I googled for images of the early school busses and there are no pictures of anything similar to my experience seventy-five years ago when I started school in the farming community of Sand Hollow, Idaho.

School was eight miles southwest along the graveled roads to Notus, Idaho. I was at the end of the bus route. My playmates along Sand Hollow Road north, Patsy and Jerry Stewart, went to the New Plymouth, Idaho, school. The bus was a blue box on the back of a flatbed truck. We sat on the benches around the edges. History says that was the seating arrangements of the first busses.

I have a scar where my left knee got hooked on a nail as the bus came to a stop and I hurriedly stood to get off at my stop. It was no big deal. Mom put on a little mercurochrome. I don’t even remember a band aid.

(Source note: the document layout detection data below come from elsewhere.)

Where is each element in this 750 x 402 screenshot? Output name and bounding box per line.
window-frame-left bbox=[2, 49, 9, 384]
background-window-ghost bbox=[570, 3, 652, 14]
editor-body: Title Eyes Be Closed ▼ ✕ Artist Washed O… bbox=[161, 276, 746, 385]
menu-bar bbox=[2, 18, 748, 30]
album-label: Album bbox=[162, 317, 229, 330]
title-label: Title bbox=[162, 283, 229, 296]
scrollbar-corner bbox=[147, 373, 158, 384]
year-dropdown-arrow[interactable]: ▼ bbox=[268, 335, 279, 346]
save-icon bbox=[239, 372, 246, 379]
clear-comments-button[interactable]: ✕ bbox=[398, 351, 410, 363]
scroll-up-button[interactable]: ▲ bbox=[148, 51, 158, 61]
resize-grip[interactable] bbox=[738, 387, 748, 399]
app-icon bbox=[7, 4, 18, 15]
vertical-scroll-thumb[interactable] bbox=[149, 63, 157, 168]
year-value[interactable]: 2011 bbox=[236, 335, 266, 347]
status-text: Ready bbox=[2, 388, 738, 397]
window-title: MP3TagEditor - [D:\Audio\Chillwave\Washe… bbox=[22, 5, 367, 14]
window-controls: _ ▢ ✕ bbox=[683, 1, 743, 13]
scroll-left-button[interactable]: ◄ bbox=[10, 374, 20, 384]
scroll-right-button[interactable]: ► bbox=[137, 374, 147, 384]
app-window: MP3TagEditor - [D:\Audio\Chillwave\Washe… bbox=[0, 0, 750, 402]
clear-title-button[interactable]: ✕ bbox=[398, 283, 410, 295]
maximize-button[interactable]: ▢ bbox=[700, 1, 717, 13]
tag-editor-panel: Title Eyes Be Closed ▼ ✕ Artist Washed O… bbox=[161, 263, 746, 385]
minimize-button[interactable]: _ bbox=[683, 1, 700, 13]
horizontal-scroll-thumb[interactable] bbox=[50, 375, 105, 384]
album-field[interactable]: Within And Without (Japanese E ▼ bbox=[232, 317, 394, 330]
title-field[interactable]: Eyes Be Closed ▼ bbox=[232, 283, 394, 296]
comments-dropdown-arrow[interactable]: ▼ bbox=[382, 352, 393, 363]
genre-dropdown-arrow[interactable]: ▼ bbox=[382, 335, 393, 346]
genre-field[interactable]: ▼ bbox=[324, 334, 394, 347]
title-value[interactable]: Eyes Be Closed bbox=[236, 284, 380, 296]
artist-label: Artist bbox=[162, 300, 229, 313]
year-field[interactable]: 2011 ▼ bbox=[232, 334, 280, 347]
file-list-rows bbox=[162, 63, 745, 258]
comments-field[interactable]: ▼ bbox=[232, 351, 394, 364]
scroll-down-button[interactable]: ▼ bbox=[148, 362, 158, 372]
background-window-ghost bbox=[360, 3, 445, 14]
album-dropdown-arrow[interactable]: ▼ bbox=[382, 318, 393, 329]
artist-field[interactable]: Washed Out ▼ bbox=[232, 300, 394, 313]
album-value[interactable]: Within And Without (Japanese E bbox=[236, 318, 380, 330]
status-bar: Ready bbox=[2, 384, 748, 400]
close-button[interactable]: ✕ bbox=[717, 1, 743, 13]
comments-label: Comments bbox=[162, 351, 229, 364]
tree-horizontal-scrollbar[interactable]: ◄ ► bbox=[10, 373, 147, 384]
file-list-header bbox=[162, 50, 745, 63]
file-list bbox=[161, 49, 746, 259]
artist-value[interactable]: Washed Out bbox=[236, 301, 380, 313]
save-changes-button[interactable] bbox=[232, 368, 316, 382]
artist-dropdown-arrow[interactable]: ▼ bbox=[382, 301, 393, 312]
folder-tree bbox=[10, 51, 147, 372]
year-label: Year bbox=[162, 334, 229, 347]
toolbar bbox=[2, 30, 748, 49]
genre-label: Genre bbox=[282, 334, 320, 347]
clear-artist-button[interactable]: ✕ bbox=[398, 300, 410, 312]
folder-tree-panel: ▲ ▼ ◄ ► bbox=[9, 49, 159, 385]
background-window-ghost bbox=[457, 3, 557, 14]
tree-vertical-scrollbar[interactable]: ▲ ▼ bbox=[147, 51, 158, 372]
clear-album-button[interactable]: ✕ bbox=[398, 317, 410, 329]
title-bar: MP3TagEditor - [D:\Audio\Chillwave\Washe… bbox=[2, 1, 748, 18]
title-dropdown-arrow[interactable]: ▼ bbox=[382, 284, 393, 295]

Each school morning, the bus driver picked up Virginia Butcher first. She got to sit with him in the front cab. The Butchers lived closer to school, where the driver started each morning, than he drove to start his route at our house. Virginia was still in high school, but that’s the first love story I watched in real life because they also went to the Baptist Church in Notus and I think I remember when they got married.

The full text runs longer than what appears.